● WHAT THE TASK REQUIRES
Copy every record word for word.
-*-
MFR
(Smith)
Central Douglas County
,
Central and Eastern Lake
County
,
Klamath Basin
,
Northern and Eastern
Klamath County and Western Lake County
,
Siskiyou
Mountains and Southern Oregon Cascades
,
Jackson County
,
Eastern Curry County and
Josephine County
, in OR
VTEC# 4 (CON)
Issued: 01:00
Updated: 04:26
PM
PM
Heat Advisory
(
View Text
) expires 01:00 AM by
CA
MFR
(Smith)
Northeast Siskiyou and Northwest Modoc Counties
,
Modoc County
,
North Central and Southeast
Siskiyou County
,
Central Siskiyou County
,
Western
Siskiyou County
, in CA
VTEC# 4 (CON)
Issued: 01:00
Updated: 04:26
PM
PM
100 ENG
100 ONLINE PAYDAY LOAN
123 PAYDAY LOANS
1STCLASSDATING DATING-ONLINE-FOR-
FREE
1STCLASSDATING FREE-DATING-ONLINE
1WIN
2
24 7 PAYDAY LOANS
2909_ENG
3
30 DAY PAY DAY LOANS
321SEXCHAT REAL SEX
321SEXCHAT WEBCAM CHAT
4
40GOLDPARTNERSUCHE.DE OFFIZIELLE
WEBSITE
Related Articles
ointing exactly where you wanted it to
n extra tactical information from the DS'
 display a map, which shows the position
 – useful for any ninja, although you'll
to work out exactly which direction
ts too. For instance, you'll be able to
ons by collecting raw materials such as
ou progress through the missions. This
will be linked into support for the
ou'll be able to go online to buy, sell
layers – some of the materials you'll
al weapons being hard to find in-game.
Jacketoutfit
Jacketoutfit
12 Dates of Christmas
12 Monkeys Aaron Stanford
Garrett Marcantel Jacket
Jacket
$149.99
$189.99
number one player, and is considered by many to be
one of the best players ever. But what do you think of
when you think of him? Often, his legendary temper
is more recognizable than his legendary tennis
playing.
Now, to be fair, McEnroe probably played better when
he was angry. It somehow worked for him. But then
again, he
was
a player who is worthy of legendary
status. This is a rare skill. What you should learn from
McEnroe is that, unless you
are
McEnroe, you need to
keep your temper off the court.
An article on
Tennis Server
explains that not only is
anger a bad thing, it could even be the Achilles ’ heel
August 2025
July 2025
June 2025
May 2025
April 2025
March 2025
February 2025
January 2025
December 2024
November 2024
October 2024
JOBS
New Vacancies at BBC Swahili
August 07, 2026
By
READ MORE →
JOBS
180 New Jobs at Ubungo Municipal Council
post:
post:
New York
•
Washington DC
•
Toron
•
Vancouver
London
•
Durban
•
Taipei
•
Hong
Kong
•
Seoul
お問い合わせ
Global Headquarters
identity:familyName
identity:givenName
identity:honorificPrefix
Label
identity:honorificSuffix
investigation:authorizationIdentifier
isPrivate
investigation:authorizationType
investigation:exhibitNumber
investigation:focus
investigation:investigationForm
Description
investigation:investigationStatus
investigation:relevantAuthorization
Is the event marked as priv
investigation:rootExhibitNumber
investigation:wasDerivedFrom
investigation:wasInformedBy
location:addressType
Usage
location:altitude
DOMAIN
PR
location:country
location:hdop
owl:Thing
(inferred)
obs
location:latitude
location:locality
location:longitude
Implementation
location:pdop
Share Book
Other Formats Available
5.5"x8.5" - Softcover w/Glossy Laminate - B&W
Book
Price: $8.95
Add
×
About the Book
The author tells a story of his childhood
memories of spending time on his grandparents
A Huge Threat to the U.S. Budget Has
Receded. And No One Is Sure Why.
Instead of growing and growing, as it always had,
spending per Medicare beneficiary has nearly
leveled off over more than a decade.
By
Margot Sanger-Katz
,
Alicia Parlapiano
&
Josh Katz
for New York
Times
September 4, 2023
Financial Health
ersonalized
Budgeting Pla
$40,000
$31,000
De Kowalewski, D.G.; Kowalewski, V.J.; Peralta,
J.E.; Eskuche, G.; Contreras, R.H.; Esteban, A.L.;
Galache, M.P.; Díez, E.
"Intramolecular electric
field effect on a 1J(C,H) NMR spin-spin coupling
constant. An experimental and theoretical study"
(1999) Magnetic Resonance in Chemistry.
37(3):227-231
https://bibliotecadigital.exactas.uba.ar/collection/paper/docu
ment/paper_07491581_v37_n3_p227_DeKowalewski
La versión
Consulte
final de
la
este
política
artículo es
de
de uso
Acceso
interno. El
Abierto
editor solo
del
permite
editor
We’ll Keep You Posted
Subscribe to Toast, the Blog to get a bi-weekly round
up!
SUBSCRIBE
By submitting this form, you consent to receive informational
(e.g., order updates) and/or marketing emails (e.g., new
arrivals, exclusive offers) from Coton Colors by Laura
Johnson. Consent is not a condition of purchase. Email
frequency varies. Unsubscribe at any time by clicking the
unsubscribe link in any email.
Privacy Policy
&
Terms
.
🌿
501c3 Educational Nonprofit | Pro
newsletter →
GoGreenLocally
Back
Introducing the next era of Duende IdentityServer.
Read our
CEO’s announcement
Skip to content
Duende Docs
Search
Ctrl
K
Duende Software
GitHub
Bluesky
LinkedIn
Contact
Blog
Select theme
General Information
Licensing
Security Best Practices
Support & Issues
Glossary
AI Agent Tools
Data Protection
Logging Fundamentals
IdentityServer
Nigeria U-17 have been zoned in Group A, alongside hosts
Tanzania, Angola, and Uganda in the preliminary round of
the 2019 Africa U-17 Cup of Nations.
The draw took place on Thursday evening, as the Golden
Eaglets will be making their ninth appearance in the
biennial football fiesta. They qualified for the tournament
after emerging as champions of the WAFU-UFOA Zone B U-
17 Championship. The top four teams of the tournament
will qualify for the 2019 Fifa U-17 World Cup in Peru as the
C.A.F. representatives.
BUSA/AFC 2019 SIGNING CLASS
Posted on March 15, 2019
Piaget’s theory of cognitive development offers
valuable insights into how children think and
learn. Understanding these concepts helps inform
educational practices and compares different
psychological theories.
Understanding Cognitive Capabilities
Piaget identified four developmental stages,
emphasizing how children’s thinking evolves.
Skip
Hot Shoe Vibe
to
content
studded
-*-
● ANSWER TO THIS EXERCISE
MFR
(Smith)
Central Douglas County
,
Central and Eastern Lake
County
,
Klamath Basin
,
Northern and Eastern
Klamath County and Western Lake County
,
Siskiyou
Mountains and Southern Oregon Cascades
,
Jackson County
,
Eastern Curry County and
Josephine County
, in OR
VTEC# 4 (CON)
Issued: 01:00
Updated: 04:26
PM
PM
Heat Advisory
(
View Text
) expires 01:00 AM by
CA
MFR
(Smith)
Northeast Siskiyou and Northwest Modoc Counties
,
Modoc County
,
North Central and Southeast
Siskiyou County
,
Central Siskiyou County
,
Western
Siskiyou County
, in CA
VTEC# 4 (CON)
Issued: 01:00
Updated: 04:26
PM
PM
100 ENG
100 ONLINE PAYDAY LOAN
123 PAYDAY LOANS
1STCLASSDATING DATING-ONLINE-FOR-
FREE
1STCLASSDATING FREE-DATING-ONLINE
1WIN
2
24 7 PAYDAY LOANS
2909_ENG
3
30 DAY PAY DAY LOANS
321SEXCHAT REAL SEX
321SEXCHAT WEBCAM CHAT
4
40GOLDPARTNERSUCHE.DE OFFIZIELLE
WEBSITE
Related Articles
ointing exactly where you wanted it to
n extra tactical information from the DS'
 display a map, which shows the position
 – useful for any ninja, although you'll
to work out exactly which direction
ts too. For instance, you'll be able to
ons by collecting raw materials such as
ou progress through the missions. This
will be linked into support for the
ou'll be able to go online to buy, sell
layers – some of the materials you'll
al weapons being hard to find in-game.
Jacketoutfit
Jacketoutfit
12 Dates of Christmas
12 Monkeys Aaron Stanford
Garrett Marcantel Jacket
Jacket
$149.99
$189.99
number one player, and is considered by many to be
one of the best players ever. But what do you think of
when you think of him? Often, his legendary temper
is more recognizable than his legendary tennis
playing.
Now, to be fair, McEnroe probably played better when
he was angry. It somehow worked for him. But then
again, he
was
a player who is worthy of legendary
status. This is a rare skill. What you should learn from
McEnroe is that, unless you
are
McEnroe, you need to
keep your temper off the court.
An article on
Tennis Server
explains that not only is
anger a bad thing, it could even be the Achilles ’ heel
August 2025
July 2025
June 2025
May 2025
April 2025
March 2025
February 2025
January 2025
December 2024
November 2024
October 2024
JOBS
New Vacancies at BBC Swahili
August 07, 2026
By
READ MORE →
JOBS
180 New Jobs at Ubungo Municipal Council
post:
post:
New York
•
Washington DC
•
Toron
•
Vancouver
London
•
Durban
•
Taipei
•
Hong
Kong
•
Seoul
お問い合わせ
Global Headquarters
identity:familyName
identity:givenName
identity:honorificPrefix
Label
identity:honorificSuffix
investigation:authorizationIdentifier
isPrivate
investigation:authorizationType
investigation:exhibitNumber
investigation:focus
investigation:investigationForm
Description
investigation:investigationStatus
investigation:relevantAuthorization
Is the event marked as priv
investigation:rootExhibitNumber
investigation:wasDerivedFrom
investigation:wasInformedBy
location:addressType
Usage
location:altitude
DOMAIN
PR
location:country
location:hdop
owl:Thing
(inferred)
obs
location:latitude
location:locality
location:longitude
Implementation
location:pdop
Share Book
Other Formats Available
5.5"x8.5" - Softcover w/Glossy Laminate - B&W
Book
Price: $8.95
Add
×
About the Book
The author tells a story of his childhood
memories of spending time on his grandparents
A Huge Threat to the U.S. Budget Has
Receded. And No One Is Sure Why.
Instead of growing and growing, as it always had,
spending per Medicare beneficiary has nearly
leveled off over more than a decade.
By
Margot Sanger-Katz
,
Alicia Parlapiano
&
Josh Katz
for New York
Times
September 4, 2023
Financial Health
ersonalized
Budgeting Pla
$40,000
$31,000
De Kowalewski, D.G.; Kowalewski, V.J.; Peralta,
J.E.; Eskuche, G.; Contreras, R.H.; Esteban, A.L.;
Galache, M.P.; Díez, E.
"Intramolecular electric
field effect on a 1J(C,H) NMR spin-spin coupling
constant. An experimental and theoretical study"
(1999) Magnetic Resonance in Chemistry.
37(3):227-231
https://bibliotecadigital.exactas.uba.ar/collection/paper/docu
ment/paper_07491581_v37_n3_p227_DeKowalewski
La versión
Consulte
final de
la
este
política
artículo es
de
de uso
Acceso
interno. El
Abierto
editor solo
del
permite
editor
We’ll Keep You Posted
Subscribe to Toast, the Blog to get a bi-weekly round
up!
SUBSCRIBE
By submitting this form, you consent to receive informational
(e.g., order updates) and/or marketing emails (e.g., new
arrivals, exclusive offers) from Coton Colors by Laura
Johnson. Consent is not a condition of purchase. Email
frequency varies. Unsubscribe at any time by clicking the
unsubscribe link in any email.
Privacy Policy
&
Terms
.
🌿
501c3 Educational Nonprofit | Pro
newsletter →
GoGreenLocally
Back
Introducing the next era of Duende IdentityServer.
Read our
CEO’s announcement
Skip to content
Duende Docs
Search
Ctrl
K
Duende Software
GitHub
Bluesky
LinkedIn
Contact
Blog
Select theme
General Information
Licensing
Security Best Practices
Support & Issues
Glossary
AI Agent Tools
Data Protection
Logging Fundamentals
IdentityServer
Nigeria U-17 have been zoned in Group A, alongside hosts
Tanzania, Angola, and Uganda in the preliminary round of
the 2019 Africa U-17 Cup of Nations.
The draw took place on Thursday evening, as the Golden
Eaglets will be making their ninth appearance in the
biennial football fiesta. They qualified for the tournament
after emerging as champions of the WAFU-UFOA Zone B U-
17 Championship. The top four teams of the tournament
will qualify for the 2019 Fifa U-17 World Cup in Peru as the
C.A.F. representatives.
BUSA/AFC 2019 SIGNING CLASS
Posted on March 15, 2019
Piaget’s theory of cognitive development offers
valuable insights into how children think and
learn. Understanding these concepts helps inform
educational practices and compares different
psychological theories.
Understanding Cognitive Capabilities
Piaget identified four developmental stages,
emphasizing how children’s thinking evolves.
Skip
Hot Shoe Vibe
to
content
studded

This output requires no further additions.